## Problem to work on
The answer must be the lines from the one containing "shment near 1982, Malibu Boats has set" through the last line of the data below, copied exactly, with nothing else.

Task data START

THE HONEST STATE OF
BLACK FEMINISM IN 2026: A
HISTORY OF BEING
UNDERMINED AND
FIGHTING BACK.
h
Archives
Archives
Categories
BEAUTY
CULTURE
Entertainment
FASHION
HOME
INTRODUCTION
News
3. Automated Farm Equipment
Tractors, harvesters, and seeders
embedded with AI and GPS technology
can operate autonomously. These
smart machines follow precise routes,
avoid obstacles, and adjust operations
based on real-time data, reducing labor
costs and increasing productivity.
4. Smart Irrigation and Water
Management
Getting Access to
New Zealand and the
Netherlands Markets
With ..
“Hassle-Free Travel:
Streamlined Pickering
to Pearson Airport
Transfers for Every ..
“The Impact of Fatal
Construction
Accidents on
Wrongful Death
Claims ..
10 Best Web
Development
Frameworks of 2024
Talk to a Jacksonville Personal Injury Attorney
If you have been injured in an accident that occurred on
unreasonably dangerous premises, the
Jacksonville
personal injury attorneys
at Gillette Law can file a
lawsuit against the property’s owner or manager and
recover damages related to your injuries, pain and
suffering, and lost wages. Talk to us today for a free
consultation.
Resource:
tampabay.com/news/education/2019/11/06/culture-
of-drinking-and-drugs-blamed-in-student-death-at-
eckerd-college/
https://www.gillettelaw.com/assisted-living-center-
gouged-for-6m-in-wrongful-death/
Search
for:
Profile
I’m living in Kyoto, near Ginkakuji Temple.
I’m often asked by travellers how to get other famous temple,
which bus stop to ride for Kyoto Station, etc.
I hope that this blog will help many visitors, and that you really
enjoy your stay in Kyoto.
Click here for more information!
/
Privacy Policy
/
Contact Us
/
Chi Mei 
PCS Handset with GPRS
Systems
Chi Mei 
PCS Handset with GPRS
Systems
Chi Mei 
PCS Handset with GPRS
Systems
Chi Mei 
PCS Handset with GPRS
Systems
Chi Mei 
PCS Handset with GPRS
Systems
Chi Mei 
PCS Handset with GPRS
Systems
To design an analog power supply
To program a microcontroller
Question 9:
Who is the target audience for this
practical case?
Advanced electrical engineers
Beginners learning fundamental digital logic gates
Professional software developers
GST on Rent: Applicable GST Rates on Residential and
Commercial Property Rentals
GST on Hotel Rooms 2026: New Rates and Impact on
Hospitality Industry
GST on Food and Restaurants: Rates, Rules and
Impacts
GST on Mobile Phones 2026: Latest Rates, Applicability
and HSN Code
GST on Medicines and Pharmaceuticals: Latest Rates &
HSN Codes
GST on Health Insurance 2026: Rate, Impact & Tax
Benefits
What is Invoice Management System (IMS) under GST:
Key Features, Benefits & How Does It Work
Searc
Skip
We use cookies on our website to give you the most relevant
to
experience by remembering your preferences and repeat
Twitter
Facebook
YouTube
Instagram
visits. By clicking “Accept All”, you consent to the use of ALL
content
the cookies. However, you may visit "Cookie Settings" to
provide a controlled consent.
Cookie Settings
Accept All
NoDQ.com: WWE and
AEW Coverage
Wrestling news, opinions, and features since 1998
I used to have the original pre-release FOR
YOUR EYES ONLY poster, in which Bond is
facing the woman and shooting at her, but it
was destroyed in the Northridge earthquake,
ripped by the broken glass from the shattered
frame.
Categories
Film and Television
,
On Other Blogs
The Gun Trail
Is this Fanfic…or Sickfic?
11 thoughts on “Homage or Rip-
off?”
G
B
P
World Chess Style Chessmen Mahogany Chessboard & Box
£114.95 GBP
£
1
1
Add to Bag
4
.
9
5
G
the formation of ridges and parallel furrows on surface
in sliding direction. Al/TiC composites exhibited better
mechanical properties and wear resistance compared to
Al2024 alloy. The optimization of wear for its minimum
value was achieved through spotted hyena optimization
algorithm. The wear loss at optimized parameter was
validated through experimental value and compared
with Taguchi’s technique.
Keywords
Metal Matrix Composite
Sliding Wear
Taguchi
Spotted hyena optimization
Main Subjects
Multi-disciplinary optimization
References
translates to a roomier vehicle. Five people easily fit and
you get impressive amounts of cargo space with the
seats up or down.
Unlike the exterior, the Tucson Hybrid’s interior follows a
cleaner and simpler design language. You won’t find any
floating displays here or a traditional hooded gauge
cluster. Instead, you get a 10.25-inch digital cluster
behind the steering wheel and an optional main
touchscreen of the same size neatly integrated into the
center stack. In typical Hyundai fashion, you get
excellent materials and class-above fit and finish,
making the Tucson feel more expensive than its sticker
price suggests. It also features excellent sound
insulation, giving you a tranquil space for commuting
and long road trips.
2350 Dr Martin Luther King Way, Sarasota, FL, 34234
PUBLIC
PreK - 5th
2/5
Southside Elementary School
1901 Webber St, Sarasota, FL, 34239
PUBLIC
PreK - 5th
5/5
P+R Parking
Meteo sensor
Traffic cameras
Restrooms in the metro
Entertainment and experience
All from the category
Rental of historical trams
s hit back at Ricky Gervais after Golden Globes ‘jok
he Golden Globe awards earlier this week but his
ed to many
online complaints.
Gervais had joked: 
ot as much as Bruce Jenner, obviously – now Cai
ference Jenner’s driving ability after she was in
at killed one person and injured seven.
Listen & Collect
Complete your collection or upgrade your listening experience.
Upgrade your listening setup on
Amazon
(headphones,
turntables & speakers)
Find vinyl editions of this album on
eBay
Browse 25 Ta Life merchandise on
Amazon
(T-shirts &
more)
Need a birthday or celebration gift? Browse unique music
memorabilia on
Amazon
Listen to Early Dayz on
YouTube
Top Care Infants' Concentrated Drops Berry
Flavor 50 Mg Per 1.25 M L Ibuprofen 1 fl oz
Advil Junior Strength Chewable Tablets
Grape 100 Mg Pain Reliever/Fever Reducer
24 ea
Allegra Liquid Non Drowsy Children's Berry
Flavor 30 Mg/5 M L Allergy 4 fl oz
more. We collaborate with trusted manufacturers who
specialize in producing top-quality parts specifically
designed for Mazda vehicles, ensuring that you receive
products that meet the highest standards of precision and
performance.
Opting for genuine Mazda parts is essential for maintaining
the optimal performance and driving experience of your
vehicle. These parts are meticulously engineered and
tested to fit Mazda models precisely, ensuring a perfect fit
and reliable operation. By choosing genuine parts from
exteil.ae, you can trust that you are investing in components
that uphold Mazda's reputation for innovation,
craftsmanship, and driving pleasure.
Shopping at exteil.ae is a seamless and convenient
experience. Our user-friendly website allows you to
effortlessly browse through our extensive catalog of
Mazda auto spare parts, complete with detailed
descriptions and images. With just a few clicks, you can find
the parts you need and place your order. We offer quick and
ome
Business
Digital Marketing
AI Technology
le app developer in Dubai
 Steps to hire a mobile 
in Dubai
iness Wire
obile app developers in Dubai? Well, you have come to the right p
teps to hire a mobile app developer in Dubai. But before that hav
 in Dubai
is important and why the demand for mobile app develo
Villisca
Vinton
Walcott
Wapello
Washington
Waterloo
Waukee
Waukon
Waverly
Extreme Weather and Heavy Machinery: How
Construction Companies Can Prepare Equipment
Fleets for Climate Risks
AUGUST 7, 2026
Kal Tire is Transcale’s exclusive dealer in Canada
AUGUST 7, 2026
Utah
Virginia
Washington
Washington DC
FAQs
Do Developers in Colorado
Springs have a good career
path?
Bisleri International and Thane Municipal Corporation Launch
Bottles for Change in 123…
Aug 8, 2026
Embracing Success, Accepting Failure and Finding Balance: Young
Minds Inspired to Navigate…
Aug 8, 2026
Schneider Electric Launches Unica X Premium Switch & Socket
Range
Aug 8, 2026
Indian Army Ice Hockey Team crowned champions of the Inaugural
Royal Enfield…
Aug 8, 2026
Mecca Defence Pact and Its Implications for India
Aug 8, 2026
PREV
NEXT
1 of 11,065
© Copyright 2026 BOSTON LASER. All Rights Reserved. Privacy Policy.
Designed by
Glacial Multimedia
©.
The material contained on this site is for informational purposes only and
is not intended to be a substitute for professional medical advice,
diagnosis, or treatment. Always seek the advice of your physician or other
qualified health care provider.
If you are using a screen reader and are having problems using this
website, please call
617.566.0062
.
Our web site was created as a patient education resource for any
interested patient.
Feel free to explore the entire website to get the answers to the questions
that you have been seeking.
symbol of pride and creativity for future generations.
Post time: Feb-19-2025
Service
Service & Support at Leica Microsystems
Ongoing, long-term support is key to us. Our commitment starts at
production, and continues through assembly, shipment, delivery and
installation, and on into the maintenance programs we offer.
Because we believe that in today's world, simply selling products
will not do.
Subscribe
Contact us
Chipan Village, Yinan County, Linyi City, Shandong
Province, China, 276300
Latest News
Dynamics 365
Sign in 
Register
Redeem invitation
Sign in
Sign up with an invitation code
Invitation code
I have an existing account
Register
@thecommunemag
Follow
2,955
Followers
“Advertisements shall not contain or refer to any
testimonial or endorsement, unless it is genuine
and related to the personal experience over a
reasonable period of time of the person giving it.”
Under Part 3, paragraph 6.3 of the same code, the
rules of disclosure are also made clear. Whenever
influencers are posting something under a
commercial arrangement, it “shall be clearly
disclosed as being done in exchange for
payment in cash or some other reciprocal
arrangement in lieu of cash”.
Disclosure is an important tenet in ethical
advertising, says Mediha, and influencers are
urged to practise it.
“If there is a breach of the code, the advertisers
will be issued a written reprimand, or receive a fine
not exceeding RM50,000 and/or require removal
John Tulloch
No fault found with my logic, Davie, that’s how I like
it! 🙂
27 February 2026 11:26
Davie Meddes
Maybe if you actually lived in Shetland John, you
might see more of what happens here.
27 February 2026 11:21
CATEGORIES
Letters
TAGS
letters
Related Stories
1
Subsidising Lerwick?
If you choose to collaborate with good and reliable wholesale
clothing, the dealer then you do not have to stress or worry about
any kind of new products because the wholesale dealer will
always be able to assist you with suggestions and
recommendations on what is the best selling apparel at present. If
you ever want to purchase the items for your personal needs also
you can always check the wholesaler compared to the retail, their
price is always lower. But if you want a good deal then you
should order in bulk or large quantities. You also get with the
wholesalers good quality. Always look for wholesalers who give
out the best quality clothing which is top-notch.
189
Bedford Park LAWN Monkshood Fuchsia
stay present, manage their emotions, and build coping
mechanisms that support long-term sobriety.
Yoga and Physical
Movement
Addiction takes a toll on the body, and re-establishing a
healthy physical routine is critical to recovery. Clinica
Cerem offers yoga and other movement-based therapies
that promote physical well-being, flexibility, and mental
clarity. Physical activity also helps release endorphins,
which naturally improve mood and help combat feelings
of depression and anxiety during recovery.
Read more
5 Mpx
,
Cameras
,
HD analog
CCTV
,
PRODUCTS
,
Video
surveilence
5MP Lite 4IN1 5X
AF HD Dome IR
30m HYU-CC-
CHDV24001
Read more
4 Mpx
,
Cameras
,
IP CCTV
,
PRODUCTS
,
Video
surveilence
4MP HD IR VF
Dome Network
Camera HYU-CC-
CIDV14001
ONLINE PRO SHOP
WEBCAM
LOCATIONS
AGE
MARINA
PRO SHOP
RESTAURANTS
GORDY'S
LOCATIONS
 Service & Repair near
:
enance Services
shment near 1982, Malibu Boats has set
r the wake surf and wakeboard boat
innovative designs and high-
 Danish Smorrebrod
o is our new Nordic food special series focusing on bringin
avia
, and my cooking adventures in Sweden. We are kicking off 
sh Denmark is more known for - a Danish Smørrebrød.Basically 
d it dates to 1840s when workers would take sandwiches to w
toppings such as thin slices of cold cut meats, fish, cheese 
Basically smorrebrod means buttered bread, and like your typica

Task data END

## Output of the exercise
shment near 1982, Malibu Boats has set
r the wake surf and wakeboard boat
innovative designs and high-
 Danish Smorrebrod
o is our new Nordic food special series focusing on bringin
avia
, and my cooking adventures in Sweden. We are kicking off 
sh Denmark is more known for - a Danish Smørrebrød.Basically 
d it dates to 1840s when workers would take sandwiches to w
toppings such as thin slices of cold cut meats, fish, cheese 
Basically smorrebrod means buttered bread, and like your typica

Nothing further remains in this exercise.